A sandwich is the most common and the most preferred dish for breakfast. Stuff your loaves of bread with any foods or a mix of foods you like. Have it with a healthy drink like juice or smoothie, and you've treated yourself to a wholesome morning meal. A diabetes diet should be carefully planned with a judicious mix of fibre, low-sugar, low-cal foods, healthy fats and slow-digesting carbs. Diabetics can also have their favourite sandwiches in the morning, provided a little more thought is put into what goes in between the breads. Here are a few diet tips that diabetics could use to fix a healthy sandwich for their everyday breakfast diet.
(Also Read: 5 Diabetic Friendly Breakfast Ideas For Healthy Mornings)
5 Diet Tips To Fix Diabetes-Friendly Sandwich For Breakfast -
1. Use Low GI Foods For Stuffing
Glycaemic Index (GI) is a unit to measure how foods with carb content increase the glucose level in the blood. Some amount of carbs is important to have at the start of the day for energy, but those carbs that are digested too fast may cause blood sugar level to shoot up. Foods with low GI are digested more slowly than foods with high GI. So, make sure to pick foods with low GI for your morning sandwich. Eggs, leafy greens like spinach, kale, broccoli, fish etc. are great options.
2. Use Healthier Breads
Opt for breads made of diabetes-friendly flours. Discard breads made of refined flour and pick breads made of flours like oats flour or whole wheat flour. Multigrain bread is also a good option.
3. Use Yogurt Dip
Instead or pairing your sandwich with store-bought mayonnaise or tomato ketchup, make your own homemade dip with yogurt. Yogurt is a good source of probiotics that may keep your gut healthy and may also help you lose weight.
(Also Read: 4 Desi Diabetic-Friendly Breakfasts You Can Try At Home)

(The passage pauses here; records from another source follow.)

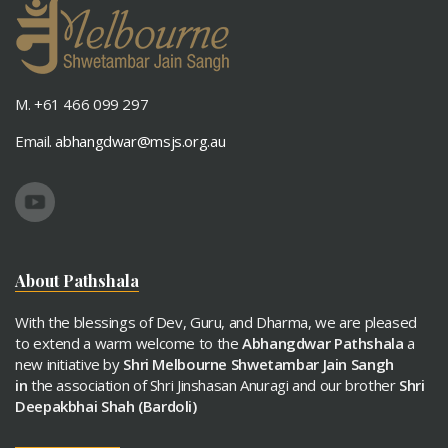
M. +61 466 099 297
Email.
abhangdwar@msjs.org.au
About Pathshala
With the blessings of Dev, Guru, and Dharma, we are pleased
to extend a warm welcome to the
Abhangdwar Pathshala
a
new initiative by
Shri Melbourne Shwetambar Jain Sangh
in
the association of Shri Jinshasan Anuragi and our brother
Shri
Deepakbhai Shah (Bardoli)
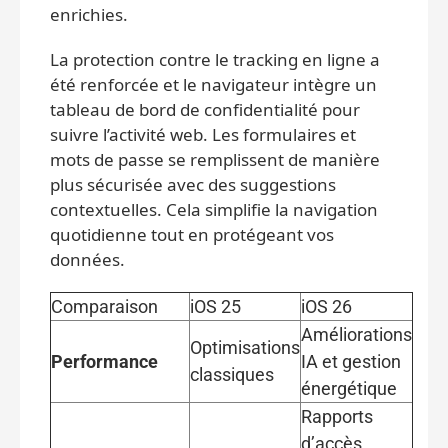
enrichies.
La protection contre le tracking en ligne a
été renforcée et le navigateur intègre un
tableau de bord de confidentialité pour
suivre l’activité web. Les formulaires et
mots de passe se remplissent de manière
plus sécurisée avec des suggestions
contextuelles. Cela simplifie la navigation
quotidienne tout en protégeant vos
données.
Comparaison
iOS 25
iOS 26
Améliorations
Optimisations
Performance
IA et gestion
classiques
énergétique
Rapports
d’accès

4. Replace Sandwich Spread With Hummus
Hummus, made with chickpeas, is a healthy alternative to sandwich spreads that you get in the market. Discard the spread, cheese and butter, and make your sandwich creamier with healthy homemade hummus.
5. Add Nuts And Seeds
Round off your sandwich with a handful of nuts like almonds, cashews and pistachios; and seeds like chia seeds and flaxseeds. If you are already using multigrain bread, don't forget to add your favourite nuts. Nuts are high in fibre and healthy fats, and are low in carb content.
Don't miss out on your favourite sandwiches in the morning. Turn your breakfast diabetes-friendly with these tips and enjoy them every morning without any worry.